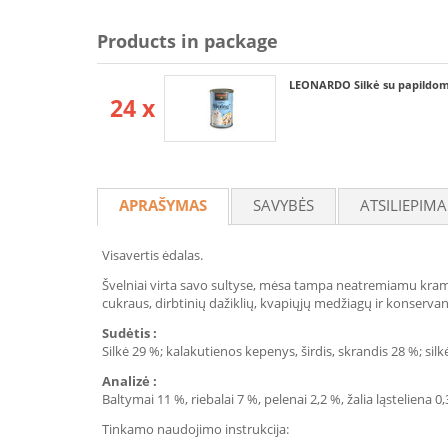
Products in package
LEONARDO Silkė su papildoma
24 x
APRAŠYMAS
SAVYBĖS
ATSILIEPIMA
Visavertis ėdalas.
Švelniai virta savo sultyse, mėsa tampa neatremiamu kramtomu
cukraus, dirbtinių dažiklių, kvapiųjų medžiagų ir konservan
Sudėtis :
Silkė 29 %; kalakutienos kepenys, širdis, skrandis 28 %; silkė
Analizė :
Baltymai 11 %, riebalai 7 %, pelenai 2,2 %, žalia ląsteliena 0
Tinkamo naudojimo instrukcija:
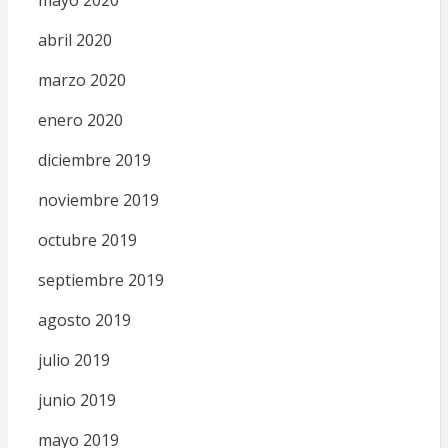
abril 2020
marzo 2020
enero 2020
diciembre 2019
noviembre 2019
octubre 2019
septiembre 2019
agosto 2019
julio 2019
junio 2019
mayo 2019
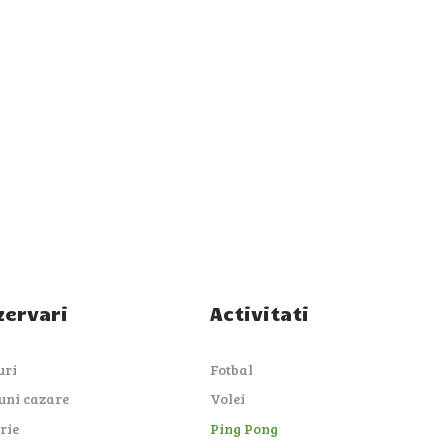
zervari
Activitati
uri
Fotbal
uni cazare
Volei
rie
Ping Pong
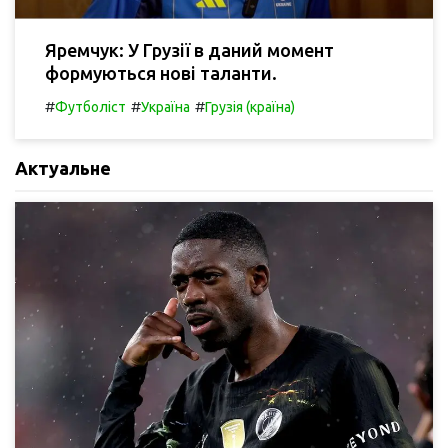
Яремчук: У Грузії в даний момент
формуються нові таланти.
#
#
#
Футболіст
Україна
Грузія (країна)
Актуальне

### WHAT YOU HAVE TO DO:
Give the number of lines containing "Silkė" in the entries, and no other text.

### OUTPUT FOR THIS EXERCISE:
2